A set can span a wide variety of genres and not necessarily contain songs from them, and that’s because each artist can be influenced by musicians outside his or her genre. Since we can see each song as a work influenced by multiple genres, containing similar vocals, instruments, and tunes, it’s possible to argue that a Soundcloud set can be broken down to a subset of a linearly independent genres of music. These genres of music cannot be expressed as linear combinations one another and also span our Soundcloud set. In other words, the linear combination of these genres is able to achieve the same feelings as the linear combination of the original set — their spans are the same!
As an example of how a song can be broken down into two “non-overlapping” genres, Beethoven and Rakim produced two vastly different types of music, but both influences were seen in Nas’ song titled “I Can”. The “doodle-doodle-doo” from Fur Elise echoes in the background while the artist gives a ice-grilled rap sermon echoing Rakim’s diamond-sharp style.
And now I guess my humanistic thought processing has lead me to a more technical path, because now I feel like I hit a dead end in my comparisons. Rather than looking at a song and its influence on our emotions, what if we looked at its components? Instead of being limited to two dimensions, what if we broke down a song into its different characteristics, like beats per minute and acoustics and range of notes and hundreds of others?

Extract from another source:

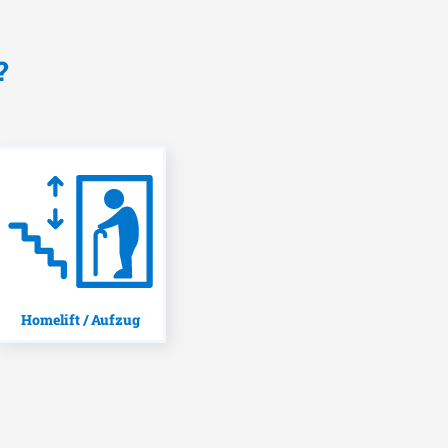
?
Homelift / Aufzug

Well now I feel like you can do a lot more with the songs if you were to have some sort of scale for the characteristics, because once you have a ton of vectors (songs) in 100+ Dimensional space, you can actually make really interesting comparisons. You would also be able to have a stronger analysis of the different emotions songs can induce, assuming a song can produce a generally agreed-upon emotion. (It can.) You could run statistical tests on sad music and look deeper the fact that sad songs generally happen to be in the minor key, maybe understanding the common instruments, vocals, beats, that evoke such emotions. That would be an awesome way to apply big data analytics.
Aaaaaand I think I’ve just hit Pandora.
Once you have all these vectors and their variables, if you have some gnarly computational power, you can generate a playlist of songs that are close in distance from the input. And when you add some flavor after you searched by adding another artist, composer, whatever, you’re probably just taking the average between those two vectors. When Pandora tells you, “You’re listening to this song because…”, it could be describing the specific characteristics that are within a close range to those of the song you originally searched. That’s awesome. Linear algebra’s awesome.